Saved data entries:
========================================================================
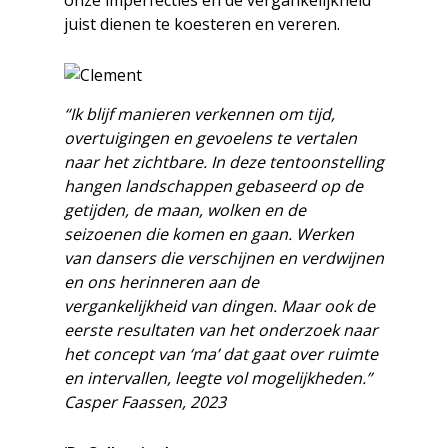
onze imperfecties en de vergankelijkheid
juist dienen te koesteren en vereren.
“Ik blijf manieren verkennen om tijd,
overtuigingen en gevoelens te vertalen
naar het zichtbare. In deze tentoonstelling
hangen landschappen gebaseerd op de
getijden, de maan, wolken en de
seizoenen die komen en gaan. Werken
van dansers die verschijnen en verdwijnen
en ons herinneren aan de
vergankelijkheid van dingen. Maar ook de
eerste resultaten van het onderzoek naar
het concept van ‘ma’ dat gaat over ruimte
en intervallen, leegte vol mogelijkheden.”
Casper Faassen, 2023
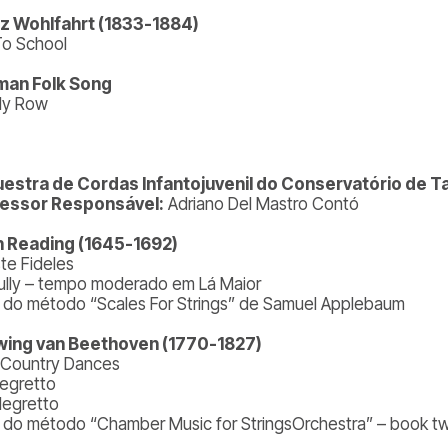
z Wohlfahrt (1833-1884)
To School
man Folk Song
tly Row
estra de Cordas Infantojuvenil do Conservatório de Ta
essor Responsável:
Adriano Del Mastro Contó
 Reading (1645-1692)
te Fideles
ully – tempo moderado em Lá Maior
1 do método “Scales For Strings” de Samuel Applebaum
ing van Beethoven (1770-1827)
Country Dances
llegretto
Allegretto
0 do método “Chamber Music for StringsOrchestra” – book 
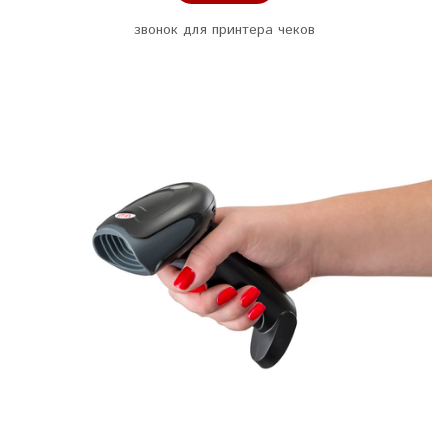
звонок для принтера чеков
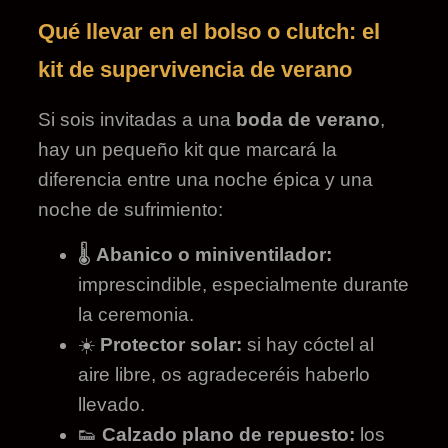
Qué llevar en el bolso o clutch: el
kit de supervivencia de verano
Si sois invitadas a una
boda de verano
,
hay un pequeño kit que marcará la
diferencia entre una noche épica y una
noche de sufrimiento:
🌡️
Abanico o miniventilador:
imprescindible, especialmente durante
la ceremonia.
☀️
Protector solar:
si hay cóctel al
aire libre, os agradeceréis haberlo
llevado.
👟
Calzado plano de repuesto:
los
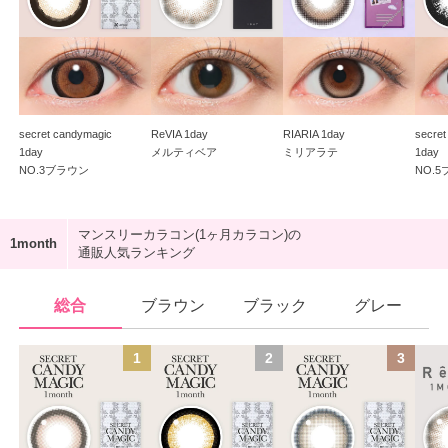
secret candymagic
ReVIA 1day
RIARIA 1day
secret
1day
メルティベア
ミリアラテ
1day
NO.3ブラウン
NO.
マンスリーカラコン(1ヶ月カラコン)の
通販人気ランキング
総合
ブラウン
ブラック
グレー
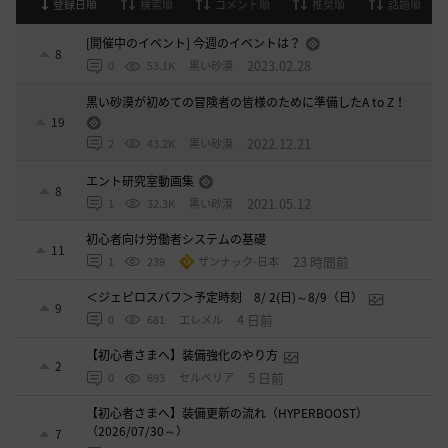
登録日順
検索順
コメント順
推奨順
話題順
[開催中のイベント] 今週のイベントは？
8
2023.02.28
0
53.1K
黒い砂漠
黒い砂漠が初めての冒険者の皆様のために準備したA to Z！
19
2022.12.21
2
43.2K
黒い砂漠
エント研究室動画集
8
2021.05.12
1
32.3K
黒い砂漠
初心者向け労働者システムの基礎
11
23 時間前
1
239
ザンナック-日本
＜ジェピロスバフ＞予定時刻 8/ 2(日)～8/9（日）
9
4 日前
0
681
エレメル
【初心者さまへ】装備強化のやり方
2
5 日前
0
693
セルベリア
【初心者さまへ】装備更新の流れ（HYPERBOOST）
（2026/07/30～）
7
========================================================================
What to work on
Determine how many lines of the entries above carry the string "vergankelijkheid", and give that number alone.

Answer box
2